La ceinture fléchée renouvellée

mercredi 12 mai 2010

Texte publié dans l’Action nationale

Par Simon Beaudry et Philippe Jean Poirier

Le peuple québécois a cela d’excessif : soit il se vautre dans l’Histoire, pour trouver la source de tous ses malheurs, soit il renie tout, oublie, passe à autre chose. Il en va de même pour ses objets identitaires. La ceinture fléchée fût jadis un morceau de vêtement convoité, chéri, utile, et signifiant. Il est devenu aujourd’hui objet de raillerie. « Il ne lui manque que la ceinture fléchée ! » est l’insulte suprême pour rabaisser tout nationaliste suspect.

Pourquoi cela ? Ne serait-il pas possible d’atteindre une plus grande sérénité face à notre histoire, notre culture, notre folklore et nos symboles identitaires ? Ne devrait-on pas oeuvrer à la réactualisation de nos symboles, quelqu’ils soient, plutôt que de s’en débarasser ? C’est ce que pensent les créateurs du collectif Identité québécoise.

Poursuivant un travail de réflexion amorcé avec les réactualisations du drapeau et du patriote québécois, le collectif Identité québécoise choisit cette fois de s’intéresser à la ceinture fléchée traditionnelle dite de l’Assomption.

Nous proposons :

1- Que l’État du Québec officialise la ceinture fléchée traditionnelle dite de l’Assomption comme véritable symbole national. 2- De créer une version modernisée de cette ceinture afin qu’elle redevienne un item populaire et « portable » au quotidien. 3- D’offrir, à qui veut l’apprendre, un enseignement professionnel permettant la confection artisanale de sa propre ceinture fléchée renouvellée telle que proposée plus loin dans ce texte ou la possibilité de s’en procurer une.

Québec est une ceinture fléchée

La ceinture fléchée, à la lueur de son passé et de son présent, constitue un véritable symbole national, capable de nous représenter pour l’avenir. Elle a tout ce qu’il faut pour représenter la nation québécoise et son territoire. Sa composition évoque les sources culturelles qui ont fomenté l’identité québécoise. Elle fait état des savoirs et apports français, anglais et autochtones, tout en évoquant le climat qui a joué un rôle déterminant dans notre établissement. La ceinture fléchée traditionnelle dite de l’Assomption est issue d’une technique de tressage au doigt pratiquée par les peuples des Premières Nations du Nord de l’Amérique, dont les motifs uniques et magnifiques ont été développé et raffiné par des artisanes canadienne-françaises dès le 18e siècle. Désormais résoluement québécois, ce tressage au doigt se différentie de tous les autres types de tressage existant chez les autres peuples du monde.

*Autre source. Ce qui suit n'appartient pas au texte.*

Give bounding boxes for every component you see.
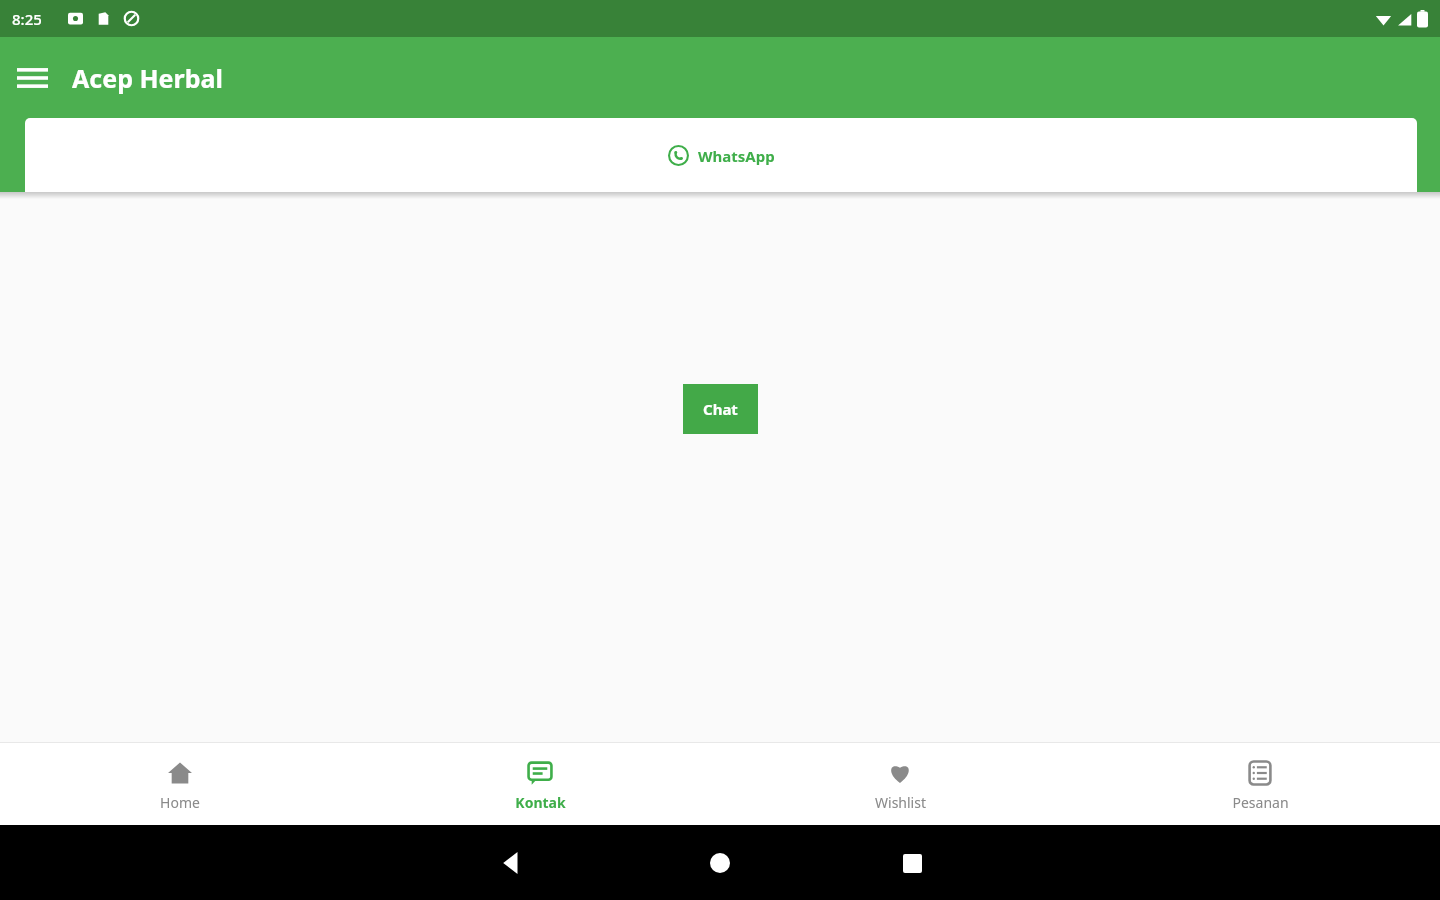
staticText: Home bbox=[160, 793, 200, 812]
button[interactable]: Kontak bbox=[360, 742, 720, 825]
button[interactable]: Recent apps bbox=[892, 843, 932, 883]
staticText: Acep Herbal bbox=[72, 61, 223, 95]
staticText: Wishlist bbox=[875, 793, 926, 812]
staticText: Pesanan bbox=[1232, 793, 1289, 812]
staticText: WhatsApp bbox=[698, 146, 775, 166]
staticText: Kontak bbox=[515, 793, 566, 812]
button[interactable]: Back bbox=[492, 843, 532, 883]
button[interactable]: WhatsApp bbox=[25, 118, 1417, 192]
staticText: Chat bbox=[703, 399, 738, 419]
staticText: 8:25 bbox=[12, 9, 42, 29]
button[interactable]: Home bbox=[0, 742, 360, 825]
button[interactable]: Home bbox=[700, 843, 740, 883]
button[interactable]: Chat bbox=[683, 384, 758, 434]
button[interactable]: Wishlist bbox=[720, 742, 1080, 825]
button[interactable]: Open navigation menu bbox=[8, 54, 56, 102]
button[interactable]: Pesanan bbox=[1080, 742, 1440, 825]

Du coureur des bois au raquetteur, des personnages d’Henri Julien jusqu’à ceux d’Honoré Beaugrand, du gigueux jusqu’au plus célèbre de nos Bonhommes d’hiver, du Patriote Chénier jusqu’au géant Félix, la ceinture fléchée à toujours su trouver son porteur et se tailler une place dans l’histoire, grâce principalement aux artisan(e)s qui ont tressé son chemin jusqu’à nous, à bout de doigt, de laine et de misère.

En ce qui concerne la symbolique, sa composition graphique suggère plusieurs choses. En voici trois :

1- Le fleuve du Saint-Laurent et ses berges : Le cœur de la ceinture peut d’abord représenter le grand fleuve Saint-Laurent, véritable jugulaire géographique du Québec. Les motifs d’éclaires et de flammes qui se grèffent au coeur fléché sont alors autant de rivières et de fjords qui fendent les terres et se jettent dans le Fleuve.

2- L’épinette noire : Placé à la verticale, le motif rappel le grand épinette noire (de même que la structure de ses épines qui se joignent à la branche) qui trône dans notre forêt, véritable emblème de notre paysage québécois. Cet arbre est un des plus présent sur le territoire et il trouve toute sa noblesse dans la poésie de Miron comme dans l’expérience du territoire par la chasse et le sport.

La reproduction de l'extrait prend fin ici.